My pthread knowledge lacks a little bit... Does anyone see any issues?
Here's the high level render loop:
1) In my Instance's init function, I call CallOnMainThread with a delay of 0, calling my Update function for the first time
2) In my update function, I render to my graphics2d context (render details below!) and then flush my 2d context
3) In the callback of my 2d context flush, i call my update function again, which renders and flushes again. then i get another callback, render and flush again etc. (this is the render loop essentially)
Rendering details (my rendering is multithreaded):
At init... (in the constructor... this is just setup for the render stuff)
* I create a "BackToSleep" Mutex and condition variable
* I get the number of processors on the system by calling sysconf(_SC_NPROCESSORS_ONLN)
* I create the same number of threads as there are processors. For each one i...

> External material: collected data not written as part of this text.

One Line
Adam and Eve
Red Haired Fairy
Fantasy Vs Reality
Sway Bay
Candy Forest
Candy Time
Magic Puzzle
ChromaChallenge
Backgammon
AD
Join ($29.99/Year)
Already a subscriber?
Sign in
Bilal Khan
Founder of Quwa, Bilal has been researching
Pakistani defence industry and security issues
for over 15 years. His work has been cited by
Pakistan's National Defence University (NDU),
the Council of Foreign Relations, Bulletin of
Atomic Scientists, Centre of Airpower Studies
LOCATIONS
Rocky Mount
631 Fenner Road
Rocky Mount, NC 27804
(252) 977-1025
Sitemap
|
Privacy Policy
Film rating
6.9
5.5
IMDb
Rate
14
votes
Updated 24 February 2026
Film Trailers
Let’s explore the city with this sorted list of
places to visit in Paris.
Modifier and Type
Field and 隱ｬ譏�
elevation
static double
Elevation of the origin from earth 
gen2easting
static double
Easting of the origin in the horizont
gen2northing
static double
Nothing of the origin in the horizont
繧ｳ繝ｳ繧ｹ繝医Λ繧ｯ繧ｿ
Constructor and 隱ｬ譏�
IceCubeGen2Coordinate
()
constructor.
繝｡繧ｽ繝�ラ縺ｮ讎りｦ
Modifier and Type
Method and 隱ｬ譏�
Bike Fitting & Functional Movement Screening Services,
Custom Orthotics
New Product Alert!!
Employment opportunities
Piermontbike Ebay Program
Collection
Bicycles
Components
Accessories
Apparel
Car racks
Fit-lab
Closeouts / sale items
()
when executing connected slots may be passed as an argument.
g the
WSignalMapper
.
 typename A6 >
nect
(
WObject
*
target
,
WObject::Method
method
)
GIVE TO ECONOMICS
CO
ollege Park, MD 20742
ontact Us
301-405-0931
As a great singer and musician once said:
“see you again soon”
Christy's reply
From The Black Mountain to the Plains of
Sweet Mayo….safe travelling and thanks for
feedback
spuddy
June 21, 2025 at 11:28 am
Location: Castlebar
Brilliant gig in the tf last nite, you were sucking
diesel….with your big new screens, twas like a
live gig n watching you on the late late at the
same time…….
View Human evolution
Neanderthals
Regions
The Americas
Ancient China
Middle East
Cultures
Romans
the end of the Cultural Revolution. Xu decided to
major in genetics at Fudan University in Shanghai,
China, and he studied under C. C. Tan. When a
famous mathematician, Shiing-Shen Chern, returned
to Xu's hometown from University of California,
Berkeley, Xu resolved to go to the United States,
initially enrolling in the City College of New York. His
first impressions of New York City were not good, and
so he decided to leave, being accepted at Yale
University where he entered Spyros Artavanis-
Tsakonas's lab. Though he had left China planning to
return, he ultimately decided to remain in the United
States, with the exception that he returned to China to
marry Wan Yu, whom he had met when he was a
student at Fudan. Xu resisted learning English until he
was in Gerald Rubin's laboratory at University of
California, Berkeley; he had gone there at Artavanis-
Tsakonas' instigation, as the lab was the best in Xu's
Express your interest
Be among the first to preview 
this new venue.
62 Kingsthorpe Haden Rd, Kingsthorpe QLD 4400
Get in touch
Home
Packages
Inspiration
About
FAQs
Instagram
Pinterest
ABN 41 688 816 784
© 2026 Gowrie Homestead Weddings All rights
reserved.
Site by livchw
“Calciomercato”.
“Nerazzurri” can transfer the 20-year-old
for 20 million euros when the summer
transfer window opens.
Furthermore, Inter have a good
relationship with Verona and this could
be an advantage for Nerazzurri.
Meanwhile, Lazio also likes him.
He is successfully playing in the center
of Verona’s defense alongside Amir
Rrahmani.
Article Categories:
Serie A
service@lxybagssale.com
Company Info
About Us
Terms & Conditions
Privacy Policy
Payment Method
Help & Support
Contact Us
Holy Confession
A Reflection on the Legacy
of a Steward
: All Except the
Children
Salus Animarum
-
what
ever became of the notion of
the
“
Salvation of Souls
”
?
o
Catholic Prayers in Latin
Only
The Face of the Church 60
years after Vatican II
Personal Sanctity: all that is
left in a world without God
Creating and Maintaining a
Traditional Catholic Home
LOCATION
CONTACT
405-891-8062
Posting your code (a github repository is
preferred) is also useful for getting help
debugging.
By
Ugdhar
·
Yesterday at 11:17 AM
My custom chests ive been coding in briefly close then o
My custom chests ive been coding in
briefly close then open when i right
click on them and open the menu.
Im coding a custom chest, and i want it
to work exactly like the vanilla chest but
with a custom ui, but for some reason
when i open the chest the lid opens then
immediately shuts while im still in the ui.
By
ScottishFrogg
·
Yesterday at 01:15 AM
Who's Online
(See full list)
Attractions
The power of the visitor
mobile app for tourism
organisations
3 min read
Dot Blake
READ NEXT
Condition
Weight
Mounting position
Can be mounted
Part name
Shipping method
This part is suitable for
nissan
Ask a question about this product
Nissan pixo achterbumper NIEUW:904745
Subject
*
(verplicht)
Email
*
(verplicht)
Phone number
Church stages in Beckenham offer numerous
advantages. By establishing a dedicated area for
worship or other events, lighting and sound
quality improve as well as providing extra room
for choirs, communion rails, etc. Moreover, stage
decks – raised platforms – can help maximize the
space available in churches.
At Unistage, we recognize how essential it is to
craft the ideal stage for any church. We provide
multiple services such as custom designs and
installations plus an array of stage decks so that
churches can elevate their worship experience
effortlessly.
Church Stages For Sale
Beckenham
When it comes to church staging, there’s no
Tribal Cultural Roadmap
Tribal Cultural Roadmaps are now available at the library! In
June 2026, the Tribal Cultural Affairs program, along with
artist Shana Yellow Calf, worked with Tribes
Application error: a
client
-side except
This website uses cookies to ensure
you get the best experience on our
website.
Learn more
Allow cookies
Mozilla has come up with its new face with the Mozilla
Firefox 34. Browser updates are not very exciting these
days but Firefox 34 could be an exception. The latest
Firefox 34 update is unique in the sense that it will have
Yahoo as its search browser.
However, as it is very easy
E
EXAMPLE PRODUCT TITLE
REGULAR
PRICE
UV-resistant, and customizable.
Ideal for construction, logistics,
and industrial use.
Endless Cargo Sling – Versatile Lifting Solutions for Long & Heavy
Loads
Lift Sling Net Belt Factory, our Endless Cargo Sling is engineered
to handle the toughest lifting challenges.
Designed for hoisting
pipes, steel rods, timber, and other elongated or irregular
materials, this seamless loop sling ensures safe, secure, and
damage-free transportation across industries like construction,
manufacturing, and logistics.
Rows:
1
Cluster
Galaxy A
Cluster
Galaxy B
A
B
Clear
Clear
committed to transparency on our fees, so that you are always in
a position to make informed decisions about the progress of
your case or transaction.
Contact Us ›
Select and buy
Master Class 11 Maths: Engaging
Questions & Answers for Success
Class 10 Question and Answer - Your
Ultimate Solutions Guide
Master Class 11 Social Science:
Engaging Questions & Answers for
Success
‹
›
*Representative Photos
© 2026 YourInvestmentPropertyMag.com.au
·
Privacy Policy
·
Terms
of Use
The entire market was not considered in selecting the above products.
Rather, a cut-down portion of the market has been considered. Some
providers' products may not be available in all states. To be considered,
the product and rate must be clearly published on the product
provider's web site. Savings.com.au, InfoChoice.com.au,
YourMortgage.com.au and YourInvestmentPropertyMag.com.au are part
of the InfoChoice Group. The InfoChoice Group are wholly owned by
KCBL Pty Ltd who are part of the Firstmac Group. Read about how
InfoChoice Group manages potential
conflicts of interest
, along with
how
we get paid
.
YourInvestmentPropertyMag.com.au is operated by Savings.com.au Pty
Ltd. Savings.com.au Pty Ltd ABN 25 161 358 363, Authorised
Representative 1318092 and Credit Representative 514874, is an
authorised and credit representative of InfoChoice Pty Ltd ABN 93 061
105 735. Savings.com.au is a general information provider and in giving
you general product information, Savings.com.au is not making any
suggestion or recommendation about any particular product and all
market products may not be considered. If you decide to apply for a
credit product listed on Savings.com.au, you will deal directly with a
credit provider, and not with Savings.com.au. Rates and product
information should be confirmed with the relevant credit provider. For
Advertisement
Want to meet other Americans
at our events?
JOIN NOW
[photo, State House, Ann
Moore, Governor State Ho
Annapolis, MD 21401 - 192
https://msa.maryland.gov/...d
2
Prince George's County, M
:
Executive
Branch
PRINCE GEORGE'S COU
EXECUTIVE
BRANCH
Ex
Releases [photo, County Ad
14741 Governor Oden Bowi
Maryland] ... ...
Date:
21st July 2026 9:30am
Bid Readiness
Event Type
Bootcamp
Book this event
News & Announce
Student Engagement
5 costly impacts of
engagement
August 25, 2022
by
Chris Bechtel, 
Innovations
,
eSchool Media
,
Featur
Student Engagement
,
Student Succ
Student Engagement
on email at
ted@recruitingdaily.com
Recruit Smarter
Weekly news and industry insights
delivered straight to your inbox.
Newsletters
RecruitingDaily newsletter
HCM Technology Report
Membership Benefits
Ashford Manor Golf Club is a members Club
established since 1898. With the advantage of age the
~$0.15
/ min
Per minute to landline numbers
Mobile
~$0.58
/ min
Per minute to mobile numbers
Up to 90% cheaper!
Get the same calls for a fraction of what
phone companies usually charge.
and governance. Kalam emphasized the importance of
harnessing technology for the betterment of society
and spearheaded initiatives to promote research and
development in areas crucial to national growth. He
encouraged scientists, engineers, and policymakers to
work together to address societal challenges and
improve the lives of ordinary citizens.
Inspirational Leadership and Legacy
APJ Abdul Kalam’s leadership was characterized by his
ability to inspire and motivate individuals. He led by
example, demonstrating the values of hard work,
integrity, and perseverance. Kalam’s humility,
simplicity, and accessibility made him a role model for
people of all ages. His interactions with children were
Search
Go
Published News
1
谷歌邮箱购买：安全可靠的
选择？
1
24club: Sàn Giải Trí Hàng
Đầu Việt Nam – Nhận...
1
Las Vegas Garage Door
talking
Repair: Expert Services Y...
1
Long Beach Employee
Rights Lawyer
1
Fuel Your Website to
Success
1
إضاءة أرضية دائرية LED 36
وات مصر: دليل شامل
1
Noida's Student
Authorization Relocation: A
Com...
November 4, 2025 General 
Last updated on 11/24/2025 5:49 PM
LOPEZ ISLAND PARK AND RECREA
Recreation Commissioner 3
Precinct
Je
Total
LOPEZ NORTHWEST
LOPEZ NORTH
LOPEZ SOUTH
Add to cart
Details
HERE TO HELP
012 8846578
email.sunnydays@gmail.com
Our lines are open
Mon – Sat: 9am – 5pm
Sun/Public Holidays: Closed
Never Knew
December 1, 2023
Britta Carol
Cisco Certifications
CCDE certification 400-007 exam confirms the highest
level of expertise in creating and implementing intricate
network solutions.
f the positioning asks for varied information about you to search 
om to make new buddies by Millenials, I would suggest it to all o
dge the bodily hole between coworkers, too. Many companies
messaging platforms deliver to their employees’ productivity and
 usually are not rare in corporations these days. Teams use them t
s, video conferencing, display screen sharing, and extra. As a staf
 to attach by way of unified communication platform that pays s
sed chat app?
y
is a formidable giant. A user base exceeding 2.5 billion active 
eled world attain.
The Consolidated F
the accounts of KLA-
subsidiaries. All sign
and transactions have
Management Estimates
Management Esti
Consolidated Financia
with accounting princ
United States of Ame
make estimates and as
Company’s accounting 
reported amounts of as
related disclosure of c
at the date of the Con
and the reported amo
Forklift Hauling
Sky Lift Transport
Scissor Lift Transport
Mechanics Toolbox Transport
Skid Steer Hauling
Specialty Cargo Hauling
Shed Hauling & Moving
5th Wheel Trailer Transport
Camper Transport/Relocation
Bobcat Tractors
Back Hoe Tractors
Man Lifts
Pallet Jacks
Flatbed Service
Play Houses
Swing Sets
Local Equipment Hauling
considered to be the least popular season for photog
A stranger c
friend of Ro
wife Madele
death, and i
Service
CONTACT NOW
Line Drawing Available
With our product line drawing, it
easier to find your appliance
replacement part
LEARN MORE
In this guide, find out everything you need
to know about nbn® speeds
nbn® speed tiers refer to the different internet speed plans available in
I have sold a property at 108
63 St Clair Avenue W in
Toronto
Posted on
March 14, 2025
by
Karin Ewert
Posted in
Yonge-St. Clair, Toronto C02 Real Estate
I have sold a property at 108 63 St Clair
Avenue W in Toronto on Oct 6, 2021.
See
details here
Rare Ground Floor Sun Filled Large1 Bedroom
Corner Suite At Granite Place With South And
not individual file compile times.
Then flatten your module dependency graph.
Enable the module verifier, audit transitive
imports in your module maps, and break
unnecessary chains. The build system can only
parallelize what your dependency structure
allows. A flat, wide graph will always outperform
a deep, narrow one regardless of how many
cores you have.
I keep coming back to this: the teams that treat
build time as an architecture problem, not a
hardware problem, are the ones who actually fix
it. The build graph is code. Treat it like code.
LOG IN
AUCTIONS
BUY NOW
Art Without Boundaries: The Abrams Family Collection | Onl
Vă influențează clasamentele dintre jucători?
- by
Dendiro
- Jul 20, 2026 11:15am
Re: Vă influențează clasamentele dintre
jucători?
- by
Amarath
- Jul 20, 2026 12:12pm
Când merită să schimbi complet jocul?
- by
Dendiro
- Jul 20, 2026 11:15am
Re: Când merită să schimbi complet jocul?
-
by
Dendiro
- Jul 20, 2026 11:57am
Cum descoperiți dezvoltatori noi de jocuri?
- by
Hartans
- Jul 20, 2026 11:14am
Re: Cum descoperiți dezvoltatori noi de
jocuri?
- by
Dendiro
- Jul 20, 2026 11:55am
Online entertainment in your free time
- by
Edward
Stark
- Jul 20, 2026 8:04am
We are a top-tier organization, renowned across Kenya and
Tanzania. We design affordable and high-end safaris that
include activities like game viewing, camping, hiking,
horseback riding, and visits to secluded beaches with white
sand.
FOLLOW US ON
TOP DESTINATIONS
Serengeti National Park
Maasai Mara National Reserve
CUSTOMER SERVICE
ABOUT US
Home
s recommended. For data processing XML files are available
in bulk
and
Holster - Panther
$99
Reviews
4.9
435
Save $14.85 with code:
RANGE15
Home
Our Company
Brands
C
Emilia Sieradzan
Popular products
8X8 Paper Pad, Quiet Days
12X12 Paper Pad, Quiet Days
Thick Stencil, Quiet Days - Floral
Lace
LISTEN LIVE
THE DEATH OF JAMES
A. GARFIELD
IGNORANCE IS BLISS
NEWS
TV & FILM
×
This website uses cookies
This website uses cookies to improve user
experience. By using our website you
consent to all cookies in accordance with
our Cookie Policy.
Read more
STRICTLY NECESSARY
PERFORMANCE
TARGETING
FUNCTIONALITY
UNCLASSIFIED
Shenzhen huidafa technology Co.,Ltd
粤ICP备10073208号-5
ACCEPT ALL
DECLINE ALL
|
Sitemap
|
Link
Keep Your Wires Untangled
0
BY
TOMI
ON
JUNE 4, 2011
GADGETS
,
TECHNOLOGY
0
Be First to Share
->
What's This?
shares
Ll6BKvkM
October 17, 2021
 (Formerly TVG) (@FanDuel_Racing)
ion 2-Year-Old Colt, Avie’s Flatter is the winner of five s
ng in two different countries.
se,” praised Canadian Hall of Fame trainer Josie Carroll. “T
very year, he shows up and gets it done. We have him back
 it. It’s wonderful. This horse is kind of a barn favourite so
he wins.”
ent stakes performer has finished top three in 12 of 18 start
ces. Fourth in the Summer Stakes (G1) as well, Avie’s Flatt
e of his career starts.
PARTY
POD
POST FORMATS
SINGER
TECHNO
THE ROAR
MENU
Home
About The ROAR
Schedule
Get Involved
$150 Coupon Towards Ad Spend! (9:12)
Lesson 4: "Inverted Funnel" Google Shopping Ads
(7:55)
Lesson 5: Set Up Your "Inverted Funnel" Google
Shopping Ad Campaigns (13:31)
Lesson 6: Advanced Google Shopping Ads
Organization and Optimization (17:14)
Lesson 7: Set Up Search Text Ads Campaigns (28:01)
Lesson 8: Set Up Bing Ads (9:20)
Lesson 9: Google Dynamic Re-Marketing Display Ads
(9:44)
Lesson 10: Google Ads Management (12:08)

* Create a "WakeUp" Mutex and condition variable for this thread
* In the parameters passed to the thread I put the pointer to the "BackToSleep" mutex and condition variable
* In the parameters passed to the thread I also put the pointer to a variable called "ThreadsInFlight" along with a pointer to the mutex that protects that variable.
* Lastly, I start the thread
In my rendering, the screen is broken up into tiles, where there's a queue of tiles to render and the threads just grab the next tile index to render as they are looking for work. When they are out of work, they go back to sleep.
When rendering (main thread)...
* I set a variable NextCellToRender to the number of screen tiles that there are
* I set the "ThreadsInFlight" variable to the number of threads that there are (this write is protected by the "ThreadsInFlight" mutex. Doesn't need to be, but doesn't hurt... the "ThreadsInFlight" value is actually part of a ThreadSafeUINT class)
* For each thread, i call pthread_cond_signal for each thread's "WakeUp" condition variable to wake up all the threads.
* I then lock my "BackToSleep" mutex, and wait on the "BackToSleep" condition variable. After that, of course unlocking the "BackToSleep" mutex.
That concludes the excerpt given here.